Start of Block

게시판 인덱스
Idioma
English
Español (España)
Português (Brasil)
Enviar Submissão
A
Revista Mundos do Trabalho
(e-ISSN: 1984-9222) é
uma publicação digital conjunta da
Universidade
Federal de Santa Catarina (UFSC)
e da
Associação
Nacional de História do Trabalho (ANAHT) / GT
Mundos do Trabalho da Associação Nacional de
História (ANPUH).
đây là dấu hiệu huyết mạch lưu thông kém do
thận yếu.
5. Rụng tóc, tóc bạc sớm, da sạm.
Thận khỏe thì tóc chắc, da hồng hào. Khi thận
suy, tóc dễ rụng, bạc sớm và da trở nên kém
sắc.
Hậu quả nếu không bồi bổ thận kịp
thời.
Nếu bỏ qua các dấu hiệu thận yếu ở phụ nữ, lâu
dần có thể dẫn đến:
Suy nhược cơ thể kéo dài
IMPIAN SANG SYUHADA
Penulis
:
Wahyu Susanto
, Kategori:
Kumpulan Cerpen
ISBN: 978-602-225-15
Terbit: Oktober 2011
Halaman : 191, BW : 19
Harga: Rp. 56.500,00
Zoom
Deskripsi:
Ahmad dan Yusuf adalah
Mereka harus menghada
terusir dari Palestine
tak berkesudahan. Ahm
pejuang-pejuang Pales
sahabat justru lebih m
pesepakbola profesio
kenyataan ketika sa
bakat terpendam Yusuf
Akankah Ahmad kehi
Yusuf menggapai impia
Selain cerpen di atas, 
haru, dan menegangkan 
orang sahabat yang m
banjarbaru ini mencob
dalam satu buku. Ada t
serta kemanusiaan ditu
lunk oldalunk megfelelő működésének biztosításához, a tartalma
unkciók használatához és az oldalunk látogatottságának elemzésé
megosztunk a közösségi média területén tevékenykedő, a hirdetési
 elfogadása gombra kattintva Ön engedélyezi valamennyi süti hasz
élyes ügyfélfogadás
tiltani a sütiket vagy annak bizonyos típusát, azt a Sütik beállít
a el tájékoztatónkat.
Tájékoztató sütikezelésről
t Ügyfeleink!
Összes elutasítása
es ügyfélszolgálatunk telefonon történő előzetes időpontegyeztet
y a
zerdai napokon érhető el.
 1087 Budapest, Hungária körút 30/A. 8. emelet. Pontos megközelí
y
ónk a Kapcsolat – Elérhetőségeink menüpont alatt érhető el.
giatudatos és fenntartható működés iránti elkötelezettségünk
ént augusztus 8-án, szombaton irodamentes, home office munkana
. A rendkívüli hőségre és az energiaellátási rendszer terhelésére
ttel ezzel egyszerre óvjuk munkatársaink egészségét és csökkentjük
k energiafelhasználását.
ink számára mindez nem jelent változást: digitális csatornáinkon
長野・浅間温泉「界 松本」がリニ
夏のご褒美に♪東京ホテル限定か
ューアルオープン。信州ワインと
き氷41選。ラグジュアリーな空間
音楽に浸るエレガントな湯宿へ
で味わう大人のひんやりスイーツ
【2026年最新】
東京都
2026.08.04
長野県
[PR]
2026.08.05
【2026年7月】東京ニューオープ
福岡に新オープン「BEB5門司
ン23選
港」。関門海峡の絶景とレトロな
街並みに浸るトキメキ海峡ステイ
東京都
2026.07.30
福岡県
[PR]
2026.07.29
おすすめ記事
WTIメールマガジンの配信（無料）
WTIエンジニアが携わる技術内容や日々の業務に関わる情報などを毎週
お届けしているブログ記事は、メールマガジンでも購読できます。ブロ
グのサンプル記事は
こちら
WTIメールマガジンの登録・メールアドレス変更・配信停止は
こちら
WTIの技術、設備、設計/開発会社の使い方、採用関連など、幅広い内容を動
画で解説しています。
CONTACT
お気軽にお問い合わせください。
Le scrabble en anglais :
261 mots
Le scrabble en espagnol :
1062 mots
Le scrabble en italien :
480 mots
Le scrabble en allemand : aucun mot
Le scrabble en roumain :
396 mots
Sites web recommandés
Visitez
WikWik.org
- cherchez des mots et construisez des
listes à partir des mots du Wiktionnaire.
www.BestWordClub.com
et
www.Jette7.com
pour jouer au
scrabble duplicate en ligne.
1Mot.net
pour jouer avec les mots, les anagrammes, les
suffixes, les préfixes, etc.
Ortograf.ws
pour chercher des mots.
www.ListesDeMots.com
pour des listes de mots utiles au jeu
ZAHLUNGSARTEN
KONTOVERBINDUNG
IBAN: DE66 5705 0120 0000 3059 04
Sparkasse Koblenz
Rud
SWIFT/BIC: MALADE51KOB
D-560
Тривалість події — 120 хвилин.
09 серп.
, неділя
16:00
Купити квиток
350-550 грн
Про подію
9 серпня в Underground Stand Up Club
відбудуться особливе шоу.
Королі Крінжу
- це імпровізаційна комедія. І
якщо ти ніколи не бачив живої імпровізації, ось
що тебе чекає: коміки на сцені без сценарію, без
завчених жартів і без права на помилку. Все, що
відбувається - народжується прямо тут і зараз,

End of Block

**WHAT IS EXPECTED**
Transcribe the data exactly.

**RESPONSE FOR THIS EXERCISE**
게시판 인덱스
Idioma
English
Español (España)
Português (Brasil)
Enviar Submissão
A
Revista Mundos do Trabalho
(e-ISSN: 1984-9222) é
uma publicação digital conjunta da
Universidade
Federal de Santa Catarina (UFSC)
e da
Associação
Nacional de História do Trabalho (ANAHT) / GT
Mundos do Trabalho da Associação Nacional de
História (ANPUH).
đây là dấu hiệu huyết mạch lưu thông kém do
thận yếu.
5. Rụng tóc, tóc bạc sớm, da sạm.
Thận khỏe thì tóc chắc, da hồng hào. Khi thận
suy, tóc dễ rụng, bạc sớm và da trở nên kém
sắc.
Hậu quả nếu không bồi bổ thận kịp
thời.
Nếu bỏ qua các dấu hiệu thận yếu ở phụ nữ, lâu
dần có thể dẫn đến:
Suy nhược cơ thể kéo dài
IMPIAN SANG SYUHADA
Penulis
:
Wahyu Susanto
, Kategori:
Kumpulan Cerpen
ISBN: 978-602-225-15
Terbit: Oktober 2011
Halaman : 191, BW : 19
Harga: Rp. 56.500,00
Zoom
Deskripsi:
Ahmad dan Yusuf adalah
Mereka harus menghada
terusir dari Palestine
tak berkesudahan. Ahm
pejuang-pejuang Pales
sahabat justru lebih m
pesepakbola profesio
kenyataan ketika sa
bakat terpendam Yusuf
Akankah Ahmad kehi
Yusuf menggapai impia
Selain cerpen di atas, 
haru, dan menegangkan 
orang sahabat yang m
banjarbaru ini mencob
dalam satu buku. Ada t
serta kemanusiaan ditu
lunk oldalunk megfelelő működésének biztosításához, a tartalma
unkciók használatához és az oldalunk látogatottságának elemzésé
megosztunk a közösségi média területén tevékenykedő, a hirdetési
 elfogadása gombra kattintva Ön engedélyezi valamennyi süti hasz
élyes ügyfélfogadás
tiltani a sütiket vagy annak bizonyos típusát, azt a Sütik beállít
a el tájékoztatónkat.
Tájékoztató sütikezelésről
t Ügyfeleink!
Összes elutasítása
es ügyfélszolgálatunk telefonon történő előzetes időpontegyeztet
y a
zerdai napokon érhető el.
 1087 Budapest, Hungária körút 30/A. 8. emelet. Pontos megközelí
y
ónk a Kapcsolat – Elérhetőségeink menüpont alatt érhető el.
giatudatos és fenntartható működés iránti elkötelezettségünk
ént augusztus 8-án, szombaton irodamentes, home office munkana
. A rendkívüli hőségre és az energiaellátási rendszer terhelésére
ttel ezzel egyszerre óvjuk munkatársaink egészségét és csökkentjük
k energiafelhasználását.
ink számára mindez nem jelent változást: digitális csatornáinkon
長野・浅間温泉「界 松本」がリニ
夏のご褒美に♪東京ホテル限定か
ューアルオープン。信州ワインと
き氷41選。ラグジュアリーな空間
音楽に浸るエレガントな湯宿へ
で味わう大人のひんやりスイーツ
【2026年最新】
東京都
2026.08.04
長野県
[PR]
2026.08.05
【2026年7月】東京ニューオープ
福岡に新オープン「BEB5門司
ン23選
港」。関門海峡の絶景とレトロな
街並みに浸るトキメキ海峡ステイ
東京都
2026.07.30
福岡県
[PR]
2026.07.29
おすすめ記事
WTIメールマガジンの配信（無料）
WTIエンジニアが携わる技術内容や日々の業務に関わる情報などを毎週
お届けしているブログ記事は、メールマガジンでも購読できます。ブロ
グのサンプル記事は
こちら
WTIメールマガジンの登録・メールアドレス変更・配信停止は
こちら
WTIの技術、設備、設計/開発会社の使い方、採用関連など、幅広い内容を動
画で解説しています。
CONTACT
お気軽にお問い合わせください。
Le scrabble en anglais :
261 mots
Le scrabble en espagnol :
1062 mots
Le scrabble en italien :
480 mots
Le scrabble en allemand : aucun mot
Le scrabble en roumain :
396 mots
Sites web recommandés
Visitez
WikWik.org
- cherchez des mots et construisez des
listes à partir des mots du Wiktionnaire.
www.BestWordClub.com
et
www.Jette7.com
pour jouer au
scrabble duplicate en ligne.
1Mot.net
pour jouer avec les mots, les anagrammes, les
suffixes, les préfixes, etc.
Ortograf.ws
pour chercher des mots.
www.ListesDeMots.com
pour des listes de mots utiles au jeu
ZAHLUNGSARTEN
KONTOVERBINDUNG
IBAN: DE66 5705 0120 0000 3059 04
Sparkasse Koblenz
Rud
SWIFT/BIC: MALADE51KOB
D-560
Тривалість події — 120 хвилин.
09 серп.
, неділя
16:00
Купити квиток
350-550 грн
Про подію
9 серпня в Underground Stand Up Club
відбудуться особливе шоу.
Королі Крінжу
- це імпровізаційна комедія. І
якщо ти ніколи не бачив живої імпровізації, ось
що тебе чекає: коміки на сцені без сценарію, без
завчених жартів і без права на помилку. Все, що
відбувається - народжується прямо тут і зараз,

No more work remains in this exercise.